Cette histoire a des côtés étonnants : oublions le thème, puisqu’il n’y a pas de dialogue, ni de phylactères, ni de sous-titres hormis le numéro de la photo accompagné du nom de la série. Trip 1, Trip 2…etc. Cette histoire aurait pu être un film, un court métrage pourquoi pas, autour d’un voyage, un vrai avec des voitures, des gens qui voyagent, des motels, des pompes à essence etc. Ou bien cela aurait pu être une autre histoire de voyage avec un drôle de paysage, et, dans ce paysage des bâtiments tellement banal qu’on l’impression de voir des coupures de journaux, des images de voyages proposés par des tour-operators, des collages aussi, associant des personnages et des bâtiments sur fond bleu ou fond nuit. Et tout ceci paraitrait si banal et si drôle qu’on ne se sentirait plus vraiment dans un voyage. Enfin, il y aurait l’autre voyage, celui du trip, du LSD ou des drogues qui conduisent d’improbables couples à s’éclater et éclater la mise en scène.
Les images sont tellement lisses, tellement atemporelles qu’on a bien du mal à distinguer les trois voyages. Les ciels sont bleus purs, bleus ciel, bleu immuables comme dans toute la peinture occidentale, les nuits sont lumineuses comme si des rangées de réverbères étaient alignées derrière le photographe, ou bien elles sont noires absolument et se détachent derrière des vitrines ultra-éclairées.
Et souvent, on a l’impression de rentrer dans un tableau de Hopper ou bien d’en sortir. Une image est symbolique de cet apparentement qui ne peut pas être fortuit : The Trip#19, 2015, une station-service brillamment éclairée qui se détache sur fond de nuit noire. Les bâtiments, les pompes sont alignées comme à la parade ou comme des lignes de perspectives qui en feraient trop. Photo d’une non-architecture qui insiste sur des lignes de fuite qui ne vont pas bien loin comme Hopper aimait le faire avec, aussi, des pompes à essence. Et pourtant, cette photo est l’exact opposé de la célèbre mise en scène d’Hopper, où une scène de la vie de tous les jours se joue, le soir dans un bar éclaboussé de lumière, sur fond de rue nocturne.
Il y a du cinéma dans ces photos : scène à trois personnages sur le zinc d’un bar, le temps semble s’être interrompu, plus rien ne bouge ; la lumière et la multitude d’objets, de chaises chromées, de lueurs et de reflets paraissent réintroduire mouvement et temps et redonner vie aux personnages.
Hopper comme source d’inspiration pour figer le temps et construire des perspectives illusoires ? Mais aussi Erwin Olaf dont la photo mise en scène, (la série la Honte, par exemple) élimine les ombres et joue de l’extraordinaire netteté de la prise de vue.
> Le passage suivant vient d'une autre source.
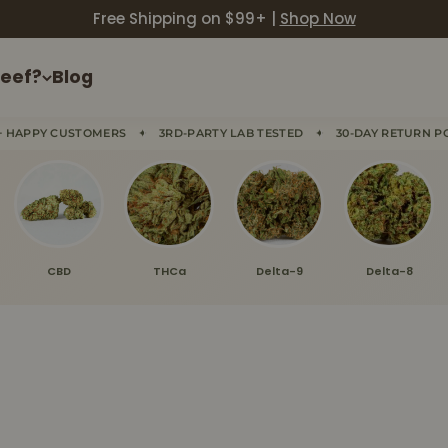
Free Shipping on $99+ |
Shop Now
eef?
Blog
✦
✦
+ HAPPY CUSTOMERS
3RD-PARTY LAB TESTED
30-DAY RETURN P
CBD
THCa
Delta-9
Delta-8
Tout est épuré et les détails eux-mêmes savent ne pas obscurcir le regard.
J’aime particulièrement, le Trip# 2 2015, qui est l’exact inverse du Trip #19. L’autre face du décor devant les fameuses pompes à essence, mais en pleine journée cette fois-ci. La scène ne se découpe pas sur la nuit mais sur le bleu d’une journée éternellement ensoleillée.
Photographe inspiré Matt Henry, est pétri de photo et de film américains. On y voit dans ses photos comme dans les films et les photos des années cinquante quand les couleurs primaires ou pastellisées donnaient à penser qu’on avait donné un coup de peinture sur la pellicule. On écoute les accents des grands photographes. Je pense surtout à Eglleston. A tous ceux qui ont mis la réalité en scène et lui ont fait jouer un rôle, le sien, mais pas toujours.